Below we are loading the **`rating` dataset**, which is a **pandas DataFrame**, into a **different format called `surprise.dataset.DatasetAutoFolds`**, which is required by this library. To do this, we will be **using the classes `Reader` and `Dataset`.**

In [30]:
# Instantiating Reader scale with expected rating scale
reader = Reader(rating_scale=(1,5))

# Loading the rating dataset
data = Dataset.load_from_df(df_final[['user_id','prod_id','rating']], reader)

# Splitting the data into train and test datasets
trainset, testset = train_test_split(data, test_size = 0.3, random_state=42)

Now, we are **ready to build the first baseline similarity-based recommendation system** using the cosine similarity.

### **Building the user-user Similarity-based Recommendation System**

In [31]:
# Declaring the similarity options
sim_options = {'name' : 'cosine',
               'user_based' : True}


# Initialize the KNNBasic model using sim_options declared, Verbose = False, and setting random_state = 1
algo_knn_user = KNNBasic(sim_options=sim_options,verbose=False)
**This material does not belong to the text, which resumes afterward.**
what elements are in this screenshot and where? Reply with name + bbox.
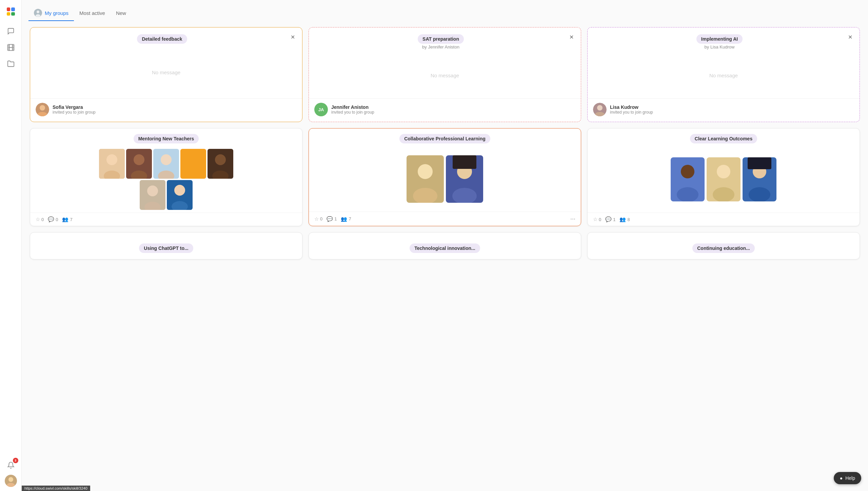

# Fit the model on the training data
algo_knn_user.fit(trainset)

# Let us compute precision@k, recall@k, and f_1 score using the precision_recall_at_k function defined above
precision_recall_at_k(algo_knn_user)

RMSE: 1.0250
Precision:  0.86
Recall:  0.783
F_1 score:  0.82


**Write your observations here:__________**

**RMSE** is **1.0250**.

**Precision** is **0.86**.

**Recall** is **0.783**.

**F1-Score** is **0.82**.

Let's now **predict rating for a user with `userId=A3LDPF5FMB782Z` and `productId=1400501466`** as shown below. Here the user has already interacted or watched the product with productId '1400501466' and given a rating of 5.

In [32]:
# Predicting rating for a sample user with an interacted product
algo_knn_user.predict('A3LDPF5FMB782Z','1400501466',r_ui=5,verbose=True)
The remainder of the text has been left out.